You will render the meshes as wireframes. The color of the wireframe should be white, (1, 1, 1). Hint: You may utilize glPolygonMode for this.

Second Scene

You must create a shader that shows the normal vectors as colors.

Third Scene

You must use the Blinn-Phong reflection model to shade the meshes. All the meshes must have a gray surface color, (0.5, 0.5, 0.5) with a shininess value of 64. There must be a single directional light as the only light source. Its direction should be (-1, -1, 1), from the near left upper corner to the origin, and its color must be (0.4, 0.4, 0.4).

Fourth Scene

You should again use the Blinn-Phong shading. However, each mesh must have its own surface color: gray (0.5, 0.5, 0.5), red (1, 0, 0), green (0, 1, 0), and blue (0, 0, 1). You must use the shininess values 128 and 32 for the Sphere and Torus respectively. The other meshes’ shininess values are up to you. While keeping the previous directional light as it is, a mouse-controlled point light must be added. Its color must be (0.5, 0.5, 0.5), and its position must be computed as (mouse_x, mouse_y, -1).

Fifth Scene

You must develop a small game as in the demo. One sphere must be in the position of the mouse, while the other sphere is chasing the first one.

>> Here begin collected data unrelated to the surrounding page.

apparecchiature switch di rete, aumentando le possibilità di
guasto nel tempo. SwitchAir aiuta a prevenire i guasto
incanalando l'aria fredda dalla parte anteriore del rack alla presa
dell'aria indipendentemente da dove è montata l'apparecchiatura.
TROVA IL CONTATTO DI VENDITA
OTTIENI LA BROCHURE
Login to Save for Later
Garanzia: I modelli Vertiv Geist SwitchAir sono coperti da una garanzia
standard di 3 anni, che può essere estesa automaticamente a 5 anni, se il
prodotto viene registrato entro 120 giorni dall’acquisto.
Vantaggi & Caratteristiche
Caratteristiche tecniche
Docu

To keep things consistent, you must calculate the position of the chasing sphere with the below function:

chasing_pos = glm::mix(mouse_pos, chasing_pos, 0.99)

You must use the Blinn-Phong shading, but the light sources are up to you. Both of the spheres should be the Sphere you have generated for the first scene and scaled by 0.3. If the distance between the mouse-controlled sphere and the chasing sphere is larger than 0.3 * 2, the mouse-controlled sphere should be green, otherwise red. (When you catch the sphere it blushes)

Sixth Scene

Do whatever you desire, try to impress yourself, but report it in detail.